A 36-year-old woman died from a heart attack after waiting almost 10 hours for an ambulance, a coroner said.
Gina Bywater became ill at her Suffolk home on 12 December and an ambulance was called at 00:01 GMT on 13 December, but one did not turn up until 09:45.
Nigel parsley, senior coroner for Suffolk said “that delay directly contributed to Gina’s death”.
The East of England Ambulance Service apologised to Ms Bywater’s family and said response times had since improved.
An inquest into her death concluded on 1 November that Ms Bywater died from acute myocardial infarction together with fatty liver, pancreatic cyst and fibrosis, as the East Anglian Daily Times first reported.

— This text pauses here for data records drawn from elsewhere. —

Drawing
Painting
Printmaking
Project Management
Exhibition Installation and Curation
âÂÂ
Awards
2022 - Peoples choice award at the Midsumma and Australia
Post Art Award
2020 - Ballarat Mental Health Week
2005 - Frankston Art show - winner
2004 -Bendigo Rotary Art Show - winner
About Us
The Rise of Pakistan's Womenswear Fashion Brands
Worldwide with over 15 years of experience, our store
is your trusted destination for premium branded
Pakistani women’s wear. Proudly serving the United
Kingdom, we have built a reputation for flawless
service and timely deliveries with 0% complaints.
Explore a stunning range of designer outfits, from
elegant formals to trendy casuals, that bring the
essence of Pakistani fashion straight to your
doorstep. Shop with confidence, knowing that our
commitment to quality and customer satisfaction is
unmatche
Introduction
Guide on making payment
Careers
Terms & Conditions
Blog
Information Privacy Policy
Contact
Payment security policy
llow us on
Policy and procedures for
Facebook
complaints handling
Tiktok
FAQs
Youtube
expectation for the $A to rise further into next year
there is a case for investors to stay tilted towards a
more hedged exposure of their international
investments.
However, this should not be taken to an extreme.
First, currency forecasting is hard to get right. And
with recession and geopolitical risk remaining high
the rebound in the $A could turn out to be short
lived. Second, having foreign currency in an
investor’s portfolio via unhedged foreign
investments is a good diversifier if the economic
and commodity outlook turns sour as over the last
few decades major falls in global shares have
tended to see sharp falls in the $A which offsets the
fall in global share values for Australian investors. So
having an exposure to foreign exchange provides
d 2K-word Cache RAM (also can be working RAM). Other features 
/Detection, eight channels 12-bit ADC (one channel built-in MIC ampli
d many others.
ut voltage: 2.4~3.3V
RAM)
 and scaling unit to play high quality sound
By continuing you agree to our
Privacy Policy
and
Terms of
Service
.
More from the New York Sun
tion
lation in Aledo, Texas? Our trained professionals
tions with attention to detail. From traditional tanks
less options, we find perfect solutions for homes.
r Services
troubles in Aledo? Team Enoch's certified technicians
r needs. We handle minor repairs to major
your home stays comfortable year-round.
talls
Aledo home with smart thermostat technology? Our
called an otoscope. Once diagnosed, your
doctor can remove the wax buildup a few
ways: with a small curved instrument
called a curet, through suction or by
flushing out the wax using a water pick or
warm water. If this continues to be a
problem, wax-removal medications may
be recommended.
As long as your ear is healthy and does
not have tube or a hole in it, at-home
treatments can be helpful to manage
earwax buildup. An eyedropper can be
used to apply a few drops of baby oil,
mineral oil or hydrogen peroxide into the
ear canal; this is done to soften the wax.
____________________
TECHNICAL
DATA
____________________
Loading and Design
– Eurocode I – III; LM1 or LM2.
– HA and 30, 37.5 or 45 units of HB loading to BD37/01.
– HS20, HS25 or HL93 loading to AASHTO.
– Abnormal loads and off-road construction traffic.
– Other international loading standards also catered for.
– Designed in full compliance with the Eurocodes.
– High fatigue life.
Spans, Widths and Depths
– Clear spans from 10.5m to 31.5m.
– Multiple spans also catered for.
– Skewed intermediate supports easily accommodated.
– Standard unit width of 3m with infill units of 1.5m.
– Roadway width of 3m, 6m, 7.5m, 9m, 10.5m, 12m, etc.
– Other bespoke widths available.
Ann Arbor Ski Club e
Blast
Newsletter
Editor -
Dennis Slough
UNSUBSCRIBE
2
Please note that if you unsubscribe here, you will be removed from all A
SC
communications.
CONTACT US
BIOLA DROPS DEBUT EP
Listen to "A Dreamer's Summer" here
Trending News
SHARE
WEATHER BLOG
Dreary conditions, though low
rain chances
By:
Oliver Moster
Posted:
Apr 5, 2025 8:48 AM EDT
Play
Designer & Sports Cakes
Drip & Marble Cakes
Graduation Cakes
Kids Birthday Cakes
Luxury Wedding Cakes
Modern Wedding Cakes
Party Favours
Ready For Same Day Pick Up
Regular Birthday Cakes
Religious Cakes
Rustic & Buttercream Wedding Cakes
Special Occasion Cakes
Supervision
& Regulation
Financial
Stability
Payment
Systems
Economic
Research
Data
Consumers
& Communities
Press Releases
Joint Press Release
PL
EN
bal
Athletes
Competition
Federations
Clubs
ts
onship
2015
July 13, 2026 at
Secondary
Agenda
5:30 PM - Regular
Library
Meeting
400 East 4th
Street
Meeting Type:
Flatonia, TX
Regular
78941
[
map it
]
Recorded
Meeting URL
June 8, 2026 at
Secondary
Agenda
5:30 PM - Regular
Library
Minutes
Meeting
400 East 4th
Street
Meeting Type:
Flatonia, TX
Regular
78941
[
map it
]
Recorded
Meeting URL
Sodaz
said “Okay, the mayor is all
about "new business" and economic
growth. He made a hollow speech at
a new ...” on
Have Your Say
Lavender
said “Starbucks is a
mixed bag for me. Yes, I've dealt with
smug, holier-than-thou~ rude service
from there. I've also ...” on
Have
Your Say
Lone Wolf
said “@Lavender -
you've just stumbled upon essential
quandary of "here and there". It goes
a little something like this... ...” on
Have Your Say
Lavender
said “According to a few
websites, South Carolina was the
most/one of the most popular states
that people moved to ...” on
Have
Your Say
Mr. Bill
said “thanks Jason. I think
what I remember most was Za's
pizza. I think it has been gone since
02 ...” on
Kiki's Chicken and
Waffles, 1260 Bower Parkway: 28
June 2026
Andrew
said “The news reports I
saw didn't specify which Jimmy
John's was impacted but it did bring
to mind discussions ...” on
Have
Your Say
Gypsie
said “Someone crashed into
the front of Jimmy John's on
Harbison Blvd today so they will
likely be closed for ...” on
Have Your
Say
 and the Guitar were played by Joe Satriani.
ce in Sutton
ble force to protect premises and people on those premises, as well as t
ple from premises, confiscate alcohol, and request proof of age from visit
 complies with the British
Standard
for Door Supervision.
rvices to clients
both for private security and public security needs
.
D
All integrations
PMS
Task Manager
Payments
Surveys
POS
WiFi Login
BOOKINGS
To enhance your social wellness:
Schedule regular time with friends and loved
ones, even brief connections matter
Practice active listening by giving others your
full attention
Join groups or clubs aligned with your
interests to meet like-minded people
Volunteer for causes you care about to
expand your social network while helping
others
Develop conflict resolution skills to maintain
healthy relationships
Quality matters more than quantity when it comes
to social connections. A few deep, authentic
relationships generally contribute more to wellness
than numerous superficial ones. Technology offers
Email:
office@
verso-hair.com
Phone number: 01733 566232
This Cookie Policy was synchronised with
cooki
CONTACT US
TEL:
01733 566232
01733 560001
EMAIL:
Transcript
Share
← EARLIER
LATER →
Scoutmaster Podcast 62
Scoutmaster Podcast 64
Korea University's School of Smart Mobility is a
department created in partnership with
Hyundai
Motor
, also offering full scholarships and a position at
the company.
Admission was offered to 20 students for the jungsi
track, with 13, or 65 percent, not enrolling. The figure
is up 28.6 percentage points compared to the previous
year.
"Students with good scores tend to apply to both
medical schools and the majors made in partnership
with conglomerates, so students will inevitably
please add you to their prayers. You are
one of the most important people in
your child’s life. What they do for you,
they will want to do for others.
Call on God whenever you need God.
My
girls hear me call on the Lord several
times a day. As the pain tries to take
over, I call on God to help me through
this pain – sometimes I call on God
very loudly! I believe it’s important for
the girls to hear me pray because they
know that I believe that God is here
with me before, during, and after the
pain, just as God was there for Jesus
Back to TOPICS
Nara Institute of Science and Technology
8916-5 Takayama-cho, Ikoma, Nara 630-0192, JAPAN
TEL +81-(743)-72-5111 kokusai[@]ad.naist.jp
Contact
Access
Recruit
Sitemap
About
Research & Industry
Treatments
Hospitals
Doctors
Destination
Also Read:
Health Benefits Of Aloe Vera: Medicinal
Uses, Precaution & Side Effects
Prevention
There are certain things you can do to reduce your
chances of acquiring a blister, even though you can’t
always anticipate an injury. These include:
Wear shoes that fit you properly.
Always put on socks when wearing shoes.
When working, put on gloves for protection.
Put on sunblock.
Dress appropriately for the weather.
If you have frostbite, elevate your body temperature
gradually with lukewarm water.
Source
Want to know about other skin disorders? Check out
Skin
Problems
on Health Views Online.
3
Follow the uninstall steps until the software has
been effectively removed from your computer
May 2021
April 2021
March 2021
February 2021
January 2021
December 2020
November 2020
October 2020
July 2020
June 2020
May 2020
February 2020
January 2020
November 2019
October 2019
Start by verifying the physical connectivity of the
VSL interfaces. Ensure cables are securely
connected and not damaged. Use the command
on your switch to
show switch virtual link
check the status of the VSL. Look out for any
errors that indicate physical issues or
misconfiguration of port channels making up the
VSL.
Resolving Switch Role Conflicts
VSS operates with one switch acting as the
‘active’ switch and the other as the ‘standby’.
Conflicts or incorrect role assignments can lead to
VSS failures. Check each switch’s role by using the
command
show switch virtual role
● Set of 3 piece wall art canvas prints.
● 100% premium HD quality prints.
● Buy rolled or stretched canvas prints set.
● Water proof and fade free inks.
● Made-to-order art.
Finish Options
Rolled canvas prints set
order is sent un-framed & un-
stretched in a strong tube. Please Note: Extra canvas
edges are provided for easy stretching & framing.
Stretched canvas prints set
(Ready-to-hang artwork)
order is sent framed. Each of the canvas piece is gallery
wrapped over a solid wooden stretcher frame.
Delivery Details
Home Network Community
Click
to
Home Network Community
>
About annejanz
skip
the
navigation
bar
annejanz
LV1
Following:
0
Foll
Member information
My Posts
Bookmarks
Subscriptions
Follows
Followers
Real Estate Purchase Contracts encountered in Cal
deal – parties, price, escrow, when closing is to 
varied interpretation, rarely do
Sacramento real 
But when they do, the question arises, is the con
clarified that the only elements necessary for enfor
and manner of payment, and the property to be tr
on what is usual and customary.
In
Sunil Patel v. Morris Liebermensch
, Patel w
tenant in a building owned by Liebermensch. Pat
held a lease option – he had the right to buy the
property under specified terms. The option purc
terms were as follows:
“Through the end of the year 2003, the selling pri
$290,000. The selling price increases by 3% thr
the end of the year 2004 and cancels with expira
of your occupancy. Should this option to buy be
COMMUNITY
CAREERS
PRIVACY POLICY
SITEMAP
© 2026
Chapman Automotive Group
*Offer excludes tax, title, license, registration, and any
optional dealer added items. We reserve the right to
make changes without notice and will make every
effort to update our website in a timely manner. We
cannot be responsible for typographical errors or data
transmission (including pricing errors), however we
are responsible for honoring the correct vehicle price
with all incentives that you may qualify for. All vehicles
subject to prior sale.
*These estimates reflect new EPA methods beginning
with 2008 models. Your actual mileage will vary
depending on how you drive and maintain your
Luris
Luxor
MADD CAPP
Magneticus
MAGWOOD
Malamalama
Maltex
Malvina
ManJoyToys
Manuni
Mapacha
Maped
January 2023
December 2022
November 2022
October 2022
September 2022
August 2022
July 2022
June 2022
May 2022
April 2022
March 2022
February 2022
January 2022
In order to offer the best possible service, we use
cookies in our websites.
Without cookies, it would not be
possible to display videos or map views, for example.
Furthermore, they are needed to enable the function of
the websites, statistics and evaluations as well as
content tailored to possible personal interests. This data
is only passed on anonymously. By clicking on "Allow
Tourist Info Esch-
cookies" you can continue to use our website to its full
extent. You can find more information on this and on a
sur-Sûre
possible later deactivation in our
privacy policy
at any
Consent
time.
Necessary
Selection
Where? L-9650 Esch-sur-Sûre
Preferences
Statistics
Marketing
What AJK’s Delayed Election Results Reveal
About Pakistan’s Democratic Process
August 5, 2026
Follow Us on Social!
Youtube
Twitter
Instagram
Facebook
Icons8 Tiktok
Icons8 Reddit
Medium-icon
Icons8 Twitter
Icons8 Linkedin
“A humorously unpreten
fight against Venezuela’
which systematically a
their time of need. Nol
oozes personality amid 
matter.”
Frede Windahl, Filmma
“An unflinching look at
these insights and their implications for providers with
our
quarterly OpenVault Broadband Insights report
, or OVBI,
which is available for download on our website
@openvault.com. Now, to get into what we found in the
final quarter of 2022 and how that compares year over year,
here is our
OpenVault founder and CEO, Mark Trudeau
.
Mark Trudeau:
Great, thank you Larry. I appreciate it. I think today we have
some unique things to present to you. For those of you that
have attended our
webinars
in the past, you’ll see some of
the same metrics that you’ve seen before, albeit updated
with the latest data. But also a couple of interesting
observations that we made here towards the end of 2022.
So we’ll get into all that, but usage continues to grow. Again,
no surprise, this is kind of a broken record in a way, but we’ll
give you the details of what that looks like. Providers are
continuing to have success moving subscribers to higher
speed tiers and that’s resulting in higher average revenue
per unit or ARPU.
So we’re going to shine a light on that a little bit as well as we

In a prevention of future deaths report the coroner wrote: “Gina had become unwell at approximately 22:00 on 12 December 2022, with vomiting and shortness of breath.
“An ambulance was requested via a 999 call at 00:01 hours on the 13 December 2022, but due to high service demand, and ambulances waiting to off-load their patients at the local hospitals, no ambulance was immediately available.”
He said a further 999 call was made at 01:08 stating that Gina was now suffering chest pains, and a third call was made at 04:07, but no resources were available.
“All of the 999 calls had been coded at Category 2, with an average expected response time of 40 minutes, and a target attendance time of 18 minutes,” Mr Parsley wrote.
“The East of England Ambulance Service made a welfare call at 09:36, and during this call it was identified that Gina had gone into cardiac arrest.
“A Category 1 response was therefore initiated and an ambulance arrived with Gina at 09:45.”
She died at her home.
‘Future deaths risk’
A post-mortem examination found she died as the result of a heart attack.
“The delay in an ambulance attending meant that lifesaving treatment could not be given, so that delay directly contributed to Gina’s death,” Mr Parsley concluded.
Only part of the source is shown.